## Saved entries
•••••
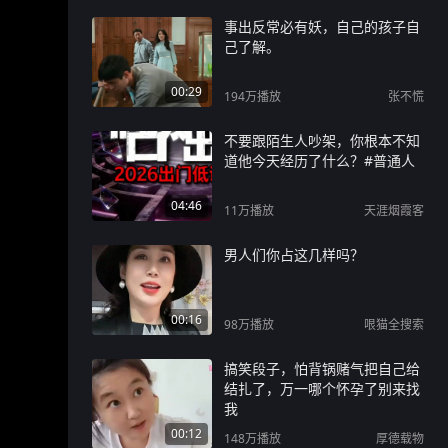
事出反常必有妖，自己的孩子自
己了解。
00:29
194万
播放
张不慌
不要跟陌生人吵架，你根本不知
道他今天经历了什么？#普通人
04:46
11万
播放
天涯烟霞客
男人们你占这几样吗？
00:16
98万
播放
哏猫全搜索
搞笑段子，怕背锅赌气把自己给
结扎了，万一哪个怀孕了别来找
我
00:12
148万
播放
厚德载物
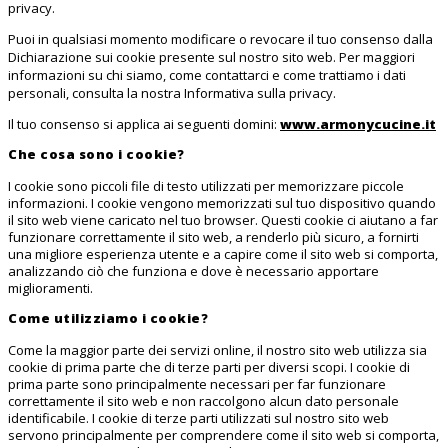
privacy.
Puoi in qualsiasi momento modificare o revocare il tuo consenso dalla
Dichiarazione sui cookie presente sul nostro sito web. Per maggiori
informazioni su chi siamo, come contattarci e come trattiamo i dati
personali, consulta la nostra Informativa sulla privacy.
Il tuo consenso si applica ai seguenti domini:
www.armonycucine.it
Che cosa sono i cookie?
I cookie sono piccoli file di testo utilizzati per memorizzare piccole
informazioni. I cookie vengono memorizzati sul tuo dispositivo quando
il sito web viene caricato nel tuo browser. Questi cookie ci aiutano a far
funzionare correttamente il sito web, a renderlo più sicuro, a fornirti
una migliore esperienza utente e a capire come il sito web si comporta,
analizzando ciò che funziona e dove è necessario apportare
miglioramenti.
Come utilizziamo i cookie?
Come la maggior parte dei servizi online, il nostro sito web utilizza sia
cookie di prima parte che di terze parti per diversi scopi. I cookie di
prima parte sono principalmente necessari per far funzionare
correttamente il sito web e non raccolgono alcun dato personale
identificabile. I cookie di terze parti utilizzati sul nostro sito web
servono principalmente per comprendere come il sito web si comporta,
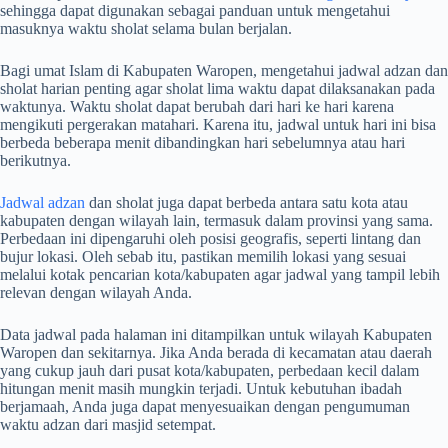
sehingga dapat digunakan sebagai panduan untuk mengetahui
masuknya waktu sholat selama bulan berjalan.
Bagi umat Islam di Kabupaten Waropen, mengetahui jadwal adzan dan
sholat harian penting agar sholat lima waktu dapat dilaksanakan pada
waktunya. Waktu sholat dapat berubah dari hari ke hari karena
mengikuti pergerakan matahari. Karena itu, jadwal untuk hari ini bisa
berbeda beberapa menit dibandingkan hari sebelumnya atau hari
berikutnya.
Jadwal adzan
dan sholat juga dapat berbeda antara satu kota atau
kabupaten dengan wilayah lain, termasuk dalam provinsi yang sama.
Perbedaan ini dipengaruhi oleh posisi geografis, seperti lintang dan
bujur lokasi. Oleh sebab itu, pastikan memilih lokasi yang sesuai
melalui kotak pencarian kota/kabupaten agar jadwal yang tampil lebih
relevan dengan wilayah Anda.
Data jadwal pada halaman ini ditampilkan untuk wilayah Kabupaten
Waropen dan sekitarnya. Jika Anda berada di kecamatan atau daerah
yang cukup jauh dari pusat kota/kabupaten, perbedaan kecil dalam
hitungan menit masih mungkin terjadi. Untuk kebutuhan ibadah
berjamaah, Anda juga dapat menyesuaikan dengan pengumuman
waktu adzan dari masjid setempat.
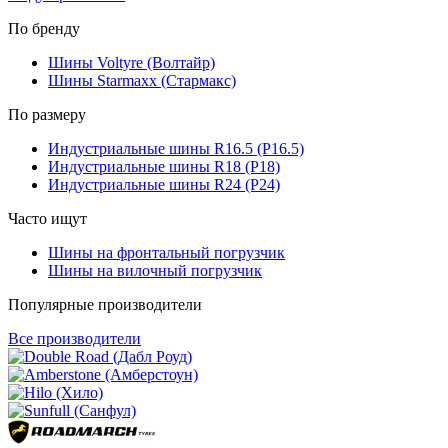
По бренду
Шины Voltyre (Волтайр)
Шины Starmaxx (Стармакс)
По размеру
Индустриальные шины R16.5 (Р16.5)
Индустриальные шины R18 (Р18)
Индустриальные шины R24 (Р24)
Часто ищут
Шины на фронтальный погрузчик
Шины на вилочный погрузчик
Популярные производители
Все производители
•••••
## Task to carry out
Search term "atau": return each line of the data that contains it.

## Exercise result
berbeda beberapa menit dibandingkan hari sebelumnya atau hari
dan sholat juga dapat berbeda antara satu kota atau
Waropen dan sekitarnya. Jika Anda berada di kecamatan atau daerah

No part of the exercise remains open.